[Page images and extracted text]
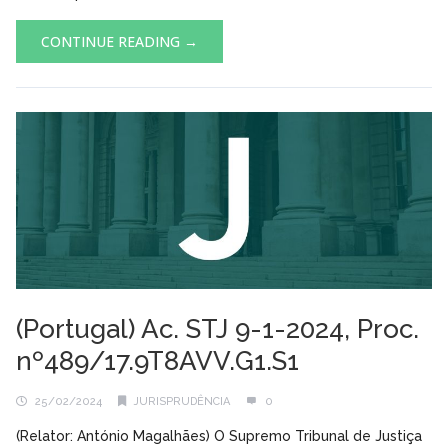
CONTINUE READING →
(Portugal) Ac. STJ 9-1-2024, Proc.
nº489/17.9T8AVV.G1.S1
25/02/2024
JURISPRUDÊNCIA
0
(Relator: António Magalhães) O Supremo Tribunal de Justiça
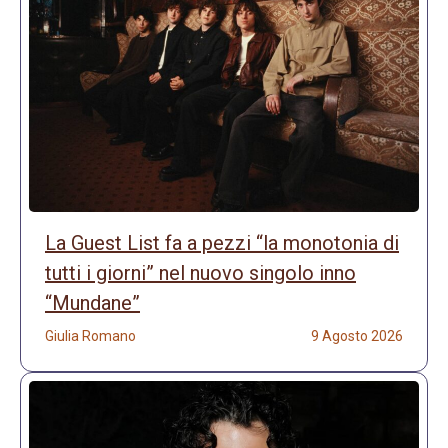
La Guest List fa a pezzi “la monotonia di
tutti i giorni” nel nuovo singolo inno
“Mundane”
Giulia Romano
9 Agosto 2026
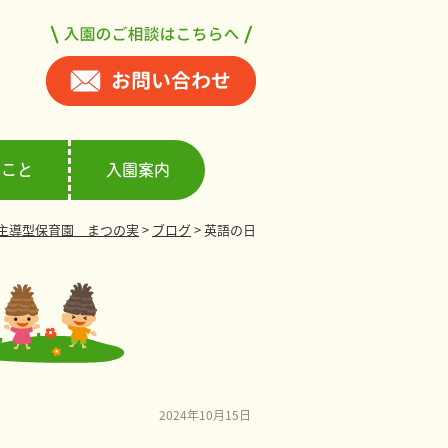
ること
入園案内
主導型保育園 まつの実
>
ブログ
>
英語の日
2024年10月15日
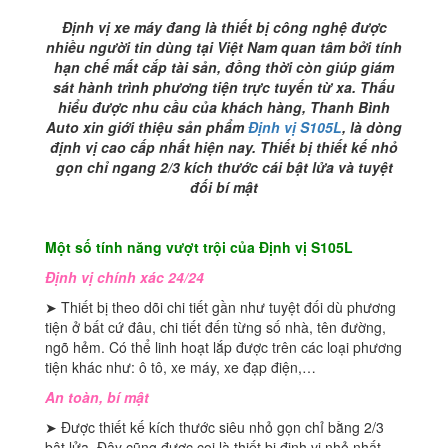
số
lượng
Định vị xe máy đang là thiết bị công nghệ được
nhiều người tin dùng tại Việt Nam quan tâm bởi tính
hạn chế mất cắp tài sản, đồng thời còn giúp giám
sát hành trình phương tiện trực tuyến từ xa. Thấu
hiểu được nhu cầu của khách hàng, Thanh Bình
Auto xin giới thiệu sản phẩm
Định vị S105L
, là dòng
định vị cao cấp nhất hiện nay. Thiết bị thiết kế nhỏ
gọn chỉ ngang 2/3 kích thước cái bật lửa và tuyệt
đối bí mật
Một số tính năng vượt trội của Định vị S105L
Định vị chính xác 24/24
➤ Thiết bị theo dõi chi tiết gần như tuyệt đối dù phương
tiện ở bất cứ đâu, chi tiết đến từng số nhà, tên đường,
ngõ hẻm. Có thể linh hoạt lắp được trên các loại phương
tiện khác như: ô tô, xe máy, xe đạp điện,…
An toàn, bí mật
➤ Được thiết kế kích thước siêu nhỏ gọn chỉ bằng 2/3
bật lửa. Đây cũng được coi là thiết bị định vị nhỏ nhất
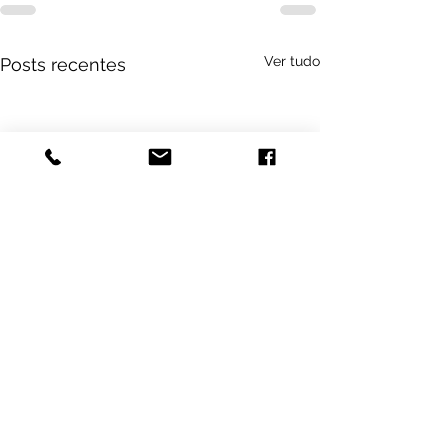
Ver tudo
Posts recentes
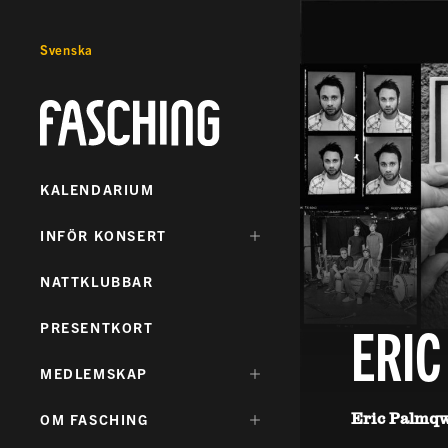
Svenska
Fasching
KALENDARIUM
DÖLJ
INFÖR KONSERT
UNDERMENY
FÖR:
NATTKLUBBAR
ERIC
PRESENTKORT
DÖLJ
MEDLEMSKAP
UNDERMENY
FÖR:
Eric Palmq
DÖLJ
OM FASCHING
UNDERMENY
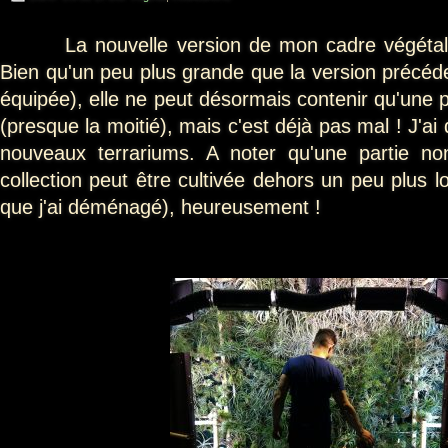
La nouvelle version de mon cadre végétal g
Bien qu'un peu plus grande que la version précéd
équipée), elle ne peut désormais contenir qu'une p
(presque la moitié), mais c'est déjà pas mal ! J'
nouveaux terrariums. A noter qu'une partie n
collection peut être cultivée dehors un peu plus 
que j'ai déménagé), heureusement !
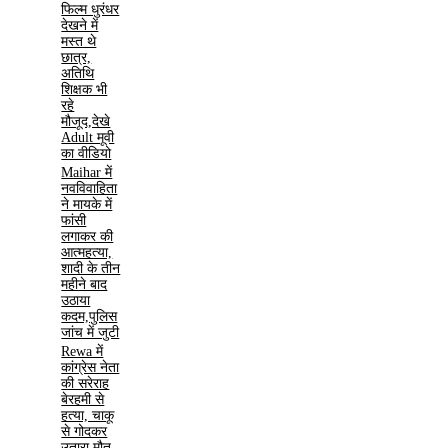
फिल्म धुरंधर
देखने में
मस्त थे
छात्र,
अतिथि
शिक्षक भी
रहे
मौजूद,देखे
Adult मूवी
का वीडियो
Maihar में
नवविवाहिता
ने मायके में
फांसी
लगाकर की
आत्महत्या,
शादी के तीन
महीने बाद
उठाया
कदम,पुलिस
जांच में जुटी
Rewa में
कांग्रेस नेता
की सरेराह
बेरहमी से
हत्या, चाकू
से गोदकर
उतारा मौत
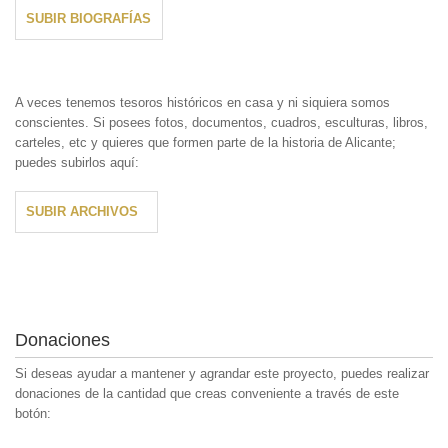
SUBIR BIOGRAFÍAS
A veces tenemos tesoros históricos en casa y ni siquiera somos
conscientes. Si posees fotos, documentos, cuadros, esculturas, libros,
carteles, etc y quieres que formen parte de la historia de Alicante;
puedes subirlos aquí:
SUBIR ARCHIVOS
Donaciones
Si deseas ayudar a mantener y agrandar este proyecto, puedes realizar
donaciones de la cantidad que creas conveniente a través de este
botón:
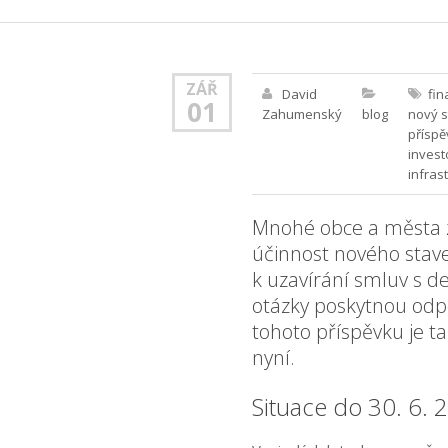
ZÁŘ
David
fin
01
Zahumenský
blog
nový 
příspě
invest
infras
Mnohé obce a města za
účinnost nového stave
k uzavírání smluv s d
otázky poskytnou odpo
tohoto příspěvku je t
nyní.
Situace do 30. 6. 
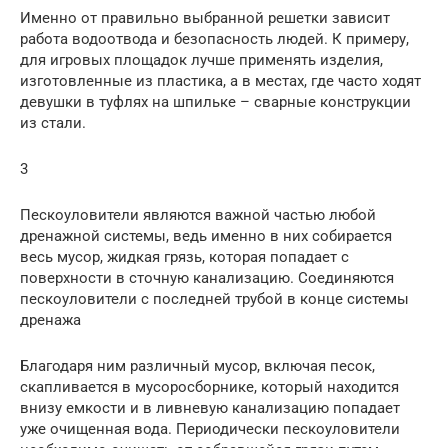
Именно от правильно выбранной решетки зависит
работа водоотвода и безопасность людей. К примеру,
для игровых площадок лучше применять изделия,
изготовленные из пластика, а в местах, где часто ходят
девушки в туфлях на шпильке – сварные конструкции
из стали.
3
Пескоуловители являются важной частью любой
дренажной системы, ведь именно в них собирается
весь мусор, жидкая грязь, которая попадает с
поверхности в сточную канализацию. Соединяются
пескоуловители с последней трубой в конце системы
дренажа
Благодаря ним различный мусор, включая песок,
скапливается в мусоросборнике, который находится
внизу емкости и в ливневую канализацию попадает
уже очищенная вода. Периодически пескоуловители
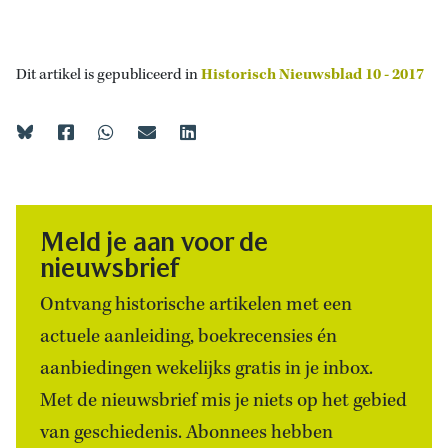
Dit artikel is gepubliceerd in
Historisch Nieuwsblad 10 - 2017
Meld je aan voor de
nieuwsbrief
Ontvang historische artikelen met een
actuele aanleiding, boekrecensies én
aanbiedingen wekelijks gratis in je inbox.
Met de nieuwsbrief mis je niets op het gebied
van geschiedenis. Abonnees hebben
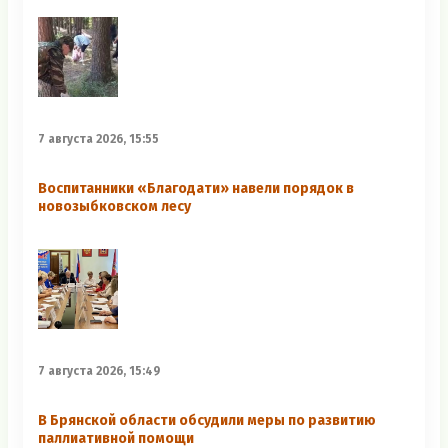
7 августа 2026, 15:55
Воспитанники «Благодати» навели порядок в
новозыбковском лесу
7 августа 2026, 15:49
В Брянской области обсудили меры по развитию
паллиативной помощи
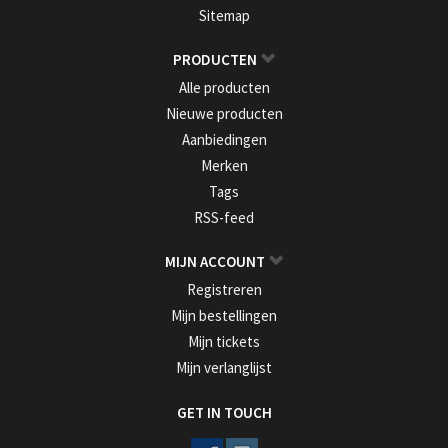
Sitemap
PRODUCTEN
Alle producten
Nieuwe producten
Aanbiedingen
Merken
Tags
RSS-feed
MIJN ACCOUNT
Registreren
Mijn bestellingen
Mijn tickets
Mijn verlanglijst
GET IN TOUCH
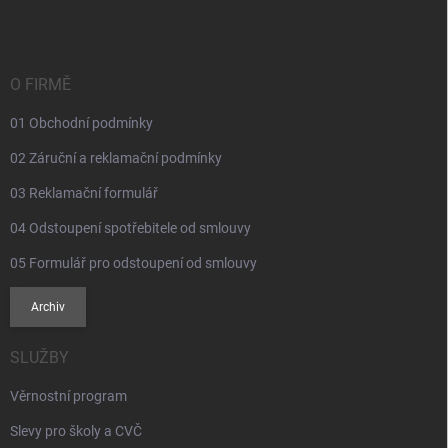
p
a
t
í
O FIRMĚ
01 Obchodní podmínky
02 Záruční a reklamační podmínky
03 Reklamační formulář
04 Odstoupení spotřebitele od smlouvy
05 Formulář pro odstoupení od smlouvy
Archiv
SLUŽBY
Věrnostní program
Slevy pro školy a CVČ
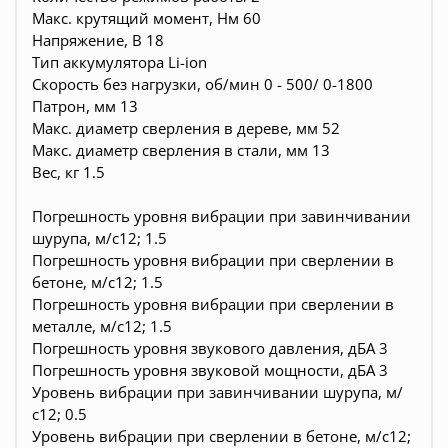
Макс. крутящий момент, Нм 60
Напряжение, В 18
Тип аккумулятора Li-ion
Скорость без нагрузки, об/мин 0 - 500/ 0-1800
Патрон, мм 13
Макс. диаметр сверления в дереве, мм 52
Макс. диаметр сверления в стали, мм 13
Вес, кг 1.5
Погрешность уровня вибрации при завинчивании
шурупа, м/с12; 1.5
Погрешность уровня вибрации при сверлении в
бетоне, м/с12; 1.5
Погрешность уровня вибрации при сверлении в
металле, м/с12; 1.5
Погрешность уровня звукового давления, дБА 3
Погрешность уровня звуковой мощности, дБА 3
Уровень вибрации при завинчивании шурупа, м/
с12; 0.5
Уровень вибрации при сверлении в бетоне, м/с12;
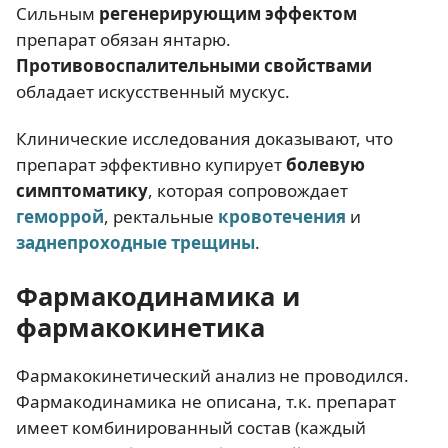
Сильным
регенерирующим эффектом
препарат обязан янтарю.
Противовоспалительными свойствами
обладает искусственный мускус.
Клинические исследования доказывают, что
препарат эффективно купирует
болевую
симптоматику
, которая сопровождает
геморрой
, ректальные
кровотечения
и
заднепроходные трещины
.
Фармакодинамика и
фармакокинетика
Фармакокинетический анализ не проводился.
Фармакодинамика не описана, т.к. препарат
имеет комбинированный состав (каждый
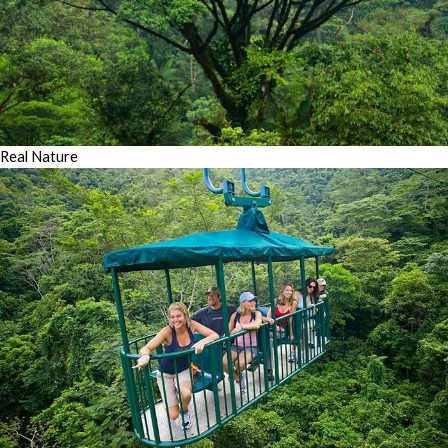
Real Nature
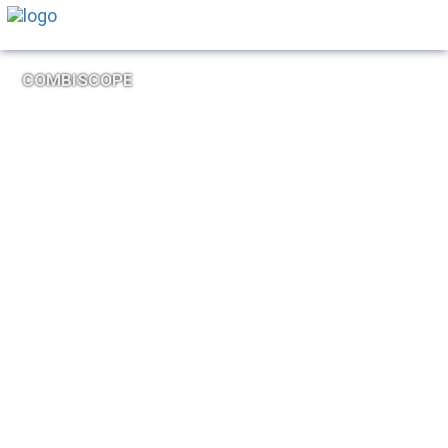
COMBISCOPE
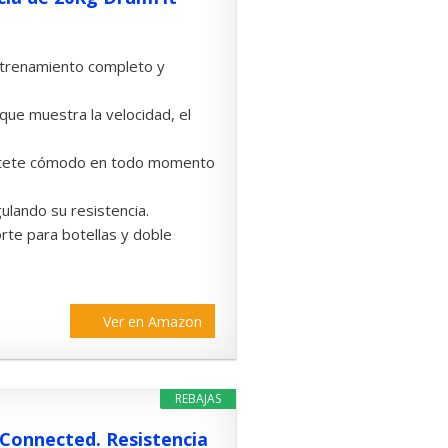
entrenamiento completo y
 que muestra la velocidad, el
 siéntete cómodo en todo momento
ulando su resistencia.
rte para botellas y doble
Ver en Amazon
REBAJAS
Connected. Resistencia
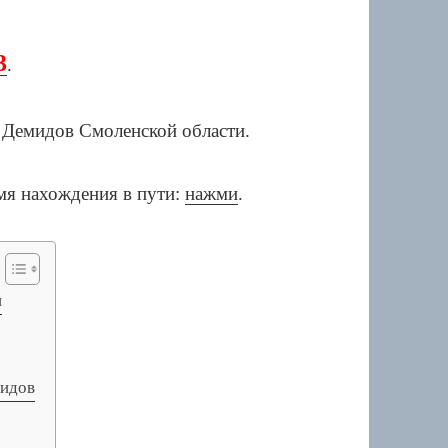
3
.
мя нахождения в пути:
нажми
.
и
мидов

ABOUT THIS TASK =>
Repeat the data exactly in full, omitting its pictures.

TASK RESPONSE =>
CONTINUE READING →
(Portugal) Ac. STJ 9-1-2024, Proc.
nº489/17.9T8AVV.G1.S1
25/02/2024
JURISPRUDÊNCIA
0
(Relator: António Magalhães) O Supremo Tribunal de Justiça
La Guest List fa a pezzi “la monotonia di
tutti i giorni” nel nuovo singolo inno
“Mundane”
Giulia Romano
9 Agosto 2026
ること
入園案内
主導型保育園 まつの実
>
ブログ
>
英語の日
2024年10月15日
số
lượng
Định vị xe máy đang là thiết bị công nghệ được
nhiều người tin dùng tại Việt Nam quan tâm bởi tính
hạn chế mất cắp tài sản, đồng thời còn giúp giám
sát hành trình phương tiện trực tuyến từ xa. Thấu
hiểu được nhu cầu của khách hàng, Thanh Bình
Auto xin giới thiệu sản phẩm
Định vị S105L
, là dòng
định vị cao cấp nhất hiện nay. Thiết bị thiết kế nhỏ
gọn chỉ ngang 2/3 kích thước cái bật lửa và tuyệt
đối bí mật
Một số tính năng vượt trội của Định vị S105L
Định vị chính xác 24/24
➤ Thiết bị theo dõi chi tiết gần như tuyệt đối dù phương
tiện ở bất cứ đâu, chi tiết đến từng số nhà, tên đường,
ngõ hẻm. Có thể linh hoạt lắp được trên các loại phương
tiện khác như: ô tô, xe máy, xe đạp điện,…
An toàn, bí mật
➤ Được thiết kế kích thước siêu nhỏ gọn chỉ bằng 2/3
bật lửa. Đây cũng được coi là thiết bị định vị nhỏ nhất
Ver tudo
Posts recentes
Svenska
Fasching
KALENDARIUM
DÖLJ
INFÖR KONSERT
UNDERMENY
FÖR:
NATTKLUBBAR
ERIC
PRESENTKORT
DÖLJ
MEDLEMSKAP
UNDERMENY
FÖR:
Eric Palmq
DÖLJ
OM FASCHING
UNDERMENY
La nouvelle version de mon cadre végétal g
Bien qu'un peu plus grande que la version précéd
équipée), elle ne peut désormais contenir qu'une p
(presque la moitié), mais c'est déjà pas mal ! J'
nouveaux terrariums. A noter qu'une partie n
collection peut être cultivée dehors un peu plus 
que j'ai déménagé), heureusement !
फिल्म धुरंधर
देखने में
मस्त थे
छात्र,
अतिथि
शिक्षक भी
रहे
मौजूद,देखे
Adult मूवी
का वीडियो
Maihar में
नवविवाहिता
ने मायके में
फांसी
लगाकर की
आत्महत्या,
शादी के तीन
महीने बाद
उठाया
कदम,पुलिस
जांच में जुटी
Rewa में
कांग्रेस नेता
की सरेराह
बेरहमी से
हत्या, चाकू
से गोदकर
उतारा मौत
SUBIR BIOGRAFÍAS
A veces tenemos tesoros históricos en casa y ni siquiera somos
conscientes. Si posees fotos, documentos, cuadros, esculturas, libros,
carteles, etc y quieres que formen parte de la historia de Alicante;
puedes subirlos aquí:
SUBIR ARCHIVOS
Donaciones
Si deseas ayudar a mantener y agrandar este proyecto, puedes realizar
donaciones de la cantidad que creas conveniente a través de este
botón:
ZÁŘ
David
fin
01
Zahumenský
blog
nový 
příspě
invest
infras
Mnohé obce a města za
účinnost nového stave
k uzavírání smluv s d
otázky poskytnou odpo
tohoto příspěvku je t
nyní.
Situace do 30. 6. 
Именно от правильно выбранной решетки зависит
работа водоотвода и безопасность людей. К примеру,
для игровых площадок лучше применять изделия,
изготовленные из пластика, а в местах, где часто ходят
девушки в туфлях на шпильке – сварные конструкции
из стали.
3
Пескоуловители являются важной частью любой
дренажной системы, ведь именно в них собирается
весь мусор, жидкая грязь, которая попадает с
поверхности в сточную канализацию. Соединяются
пескоуловители с последней трубой в конце системы
дренажа
Благодаря ним различный мусор, включая песок,
скапливается в мусоросборнике, который находится
внизу емкости и в ливневую канализацию попадает
уже очищенная вода. Периодически пескоуловители
Dit artikel is gepubliceerd in
Historisch Nieuwsblad 10 - 2017
Meld je aan voor de
nieuwsbrief
Ontvang historische artikelen met een
actuele aanleiding, boekrecensies én
aanbiedingen wekelijks gratis in je inbox.
Met de nieuwsbrief mis je niets op het gebied
van geschiedenis. Abonnees hebben
7 августа 2026, 15:55
Воспитанники «Благодати» навели порядок в
новозыбковском лесу
7 августа 2026, 15:49
В Брянской области обсудили меры по развитию
паллиативной помощи
Sitemap
PRODUCTEN
Alle producten
Nieuwe producten
Aanbiedingen
Merken
Tags
RSS-feed
MIJN ACCOUNT
Registreren
Mijn bestellingen
Mijn tickets
Mijn verlanglijst
GET IN TOUCH
p
a
t
í
O FIRMĚ
01 Obchodní podmínky
02 Záruční a reklamační podmínky
03 Reklamační formulář
04 Odstoupení spotřebitele od smlouvy
05 Formulář pro odstoupení od smlouvy
Archiv
SLUŽBY
Věrnostní program
Slevy pro školy a CVČ
Макс. крутящий момент, Нм 60
Напряжение, В 18
Тип аккумулятора Li-ion
Скорость без нагрузки, об/мин 0 - 500/ 0-1800
Патрон, мм 13
Макс. диаметр сверления в дереве, мм 52
Макс. диаметр сверления в стали, мм 13
Вес, кг 1.5
Погрешность уровня вибрации при завинчивании
шурупа, м/с12; 1.5
Погрешность уровня вибрации при сверлении в
бетоне, м/с12; 1.5
Погрешность уровня вибрации при сверлении в
металле, м/с12; 1.5
Погрешность уровня звукового давления, дБА 3
Погрешность уровня звуковой мощности, дБА 3
Уровень вибрации при завинчивании шурупа, м/
с12; 0.5
Уровень вибрации при сверлении в бетоне, м/с12;
Сильным
регенерирующим эффектом
препарат обязан янтарю.
Противовоспалительными свойствами
обладает искусственный мускус.
Клинические исследования доказывают, что
препарат эффективно купирует
болевую
симптоматику
, которая сопровождает
геморрой
, ректальные
кровотечения
и
заднепроходные трещины
.
Фармакодинамика и
фармакокинетика
Фармакокинетический анализ не проводился.
Фармакодинамика не описана, т.к. препарат
имеет комбинированный состав (каждый
Real Nature
COMBISCOPE
entrenamiento completo y
 que muestra la velocidad, el
 siéntete cómodo en todo momento
ulando su resistencia.
rte para botellas y doble
Ver en Amazon
REBAJAS
Connected. Resistencia
3
.
мя нахождения в пути:
нажми
.
и
мидов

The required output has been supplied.